Ich bin auf einem Bauernhof in der Nähe von Hamburg groß geworden, und da habe ich schon als Kind sehr früh gesehen, dass man überall anpacken und Verantwortung übernehmen muss. Keiner fragt, ob man gerade Lust hat oder nicht. Und sobald man mithilft, übernimmt man automatisch Verantwortung. Wenn man das verinnerlicht, dann wagt man sich an immer größere Aufgaben heran. Und diese können dann wiederum sehr inspirierend sein. 

An einer Aufgabe zu wachsen – ist es das, was Sie als Inspiration verstehen?
Genau, und mich persönlich begleitet dieses Thema auf meinem ganzen Berufsweg. Ich habe eine Lehre im Metallflugzeugbau gemacht, danach auf dem zweiten Bildungsweg studiert und schließlich promoviert. Schon in der Schule habe ich mich nie ausgelastet gefühlt und mir immer eigene Aufgaben gesucht. Wenn es keine Schülerzeitung gab, habe ich eine gegründet. Wenn es keinen Klassensprecher gab, habe ich das übernommen. So ging das in der Lehre weiter: Die Ausbildung ist super, habe ich mir gesagt, aber eigentlich müsstest du mehr machen. Und so bin ich Jugendsprecher geworden und war auch in der Gewerkschaft aktiv.

Gab es für Sie ein Schlüsselerlebnis, das Sie die ganze Zeit über angetrieben hat?
Ja, das gab es tatsächlich: Als ich zehn Jahre alt war, musste meine Mutter, die uns allein erzogen hat, für eine Woche ins Krankenhaus. Wir Kinder kamen da bei unserer Tante unter, und sie hat uns am Mittagstisch gefragt, was wir mal werden wollen. „Pilot!“, habe ich da gerufen, wie aus der Pistole geschossen, und meine Tante hat schallend gelacht.

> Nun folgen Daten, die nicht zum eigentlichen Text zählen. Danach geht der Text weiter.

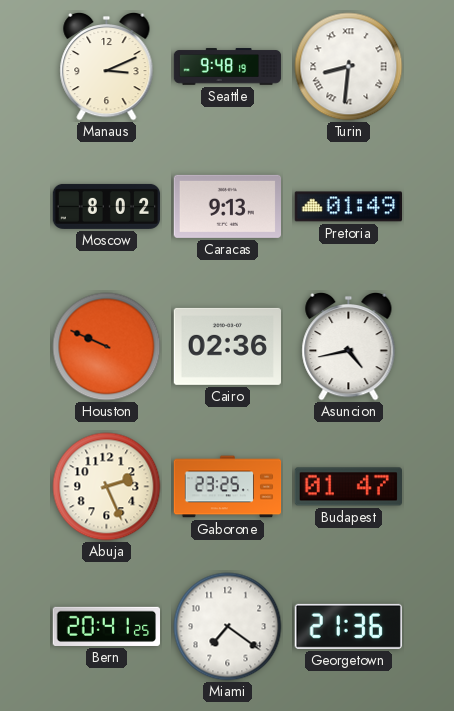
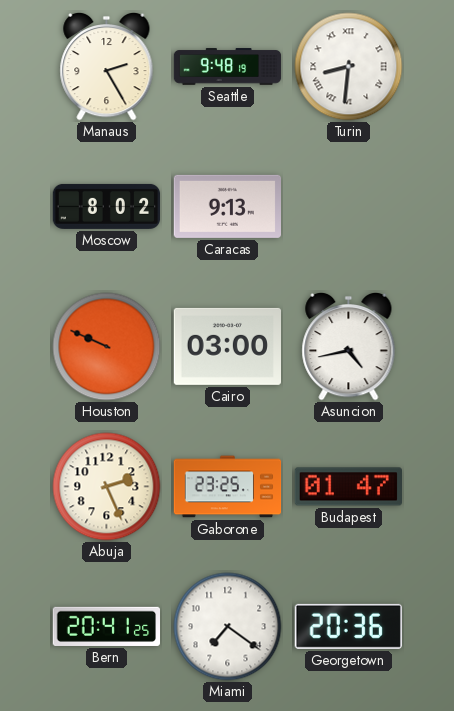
Manaus: 3:11 -> 2:25
Pretoria: 01:49 -> none
Cairo: 02:36 -> 03:00
Georgetown: 21:36 -> 20:36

Ich habe das als ein Auslachen empfunden – und da ist bei mir unter der Haut so ein kleiner Stachel entstanden, so ein Ehrgeiz, es ihr zu zeigen. Heute lache ich darüber, aber das hat mich ungeheuer beflügelt. Vielleicht schaffe ich es nicht, Pilot zu werden, habe ich mir damals gesagt, aber ich werde etwas tun, was nicht alltäglich ist.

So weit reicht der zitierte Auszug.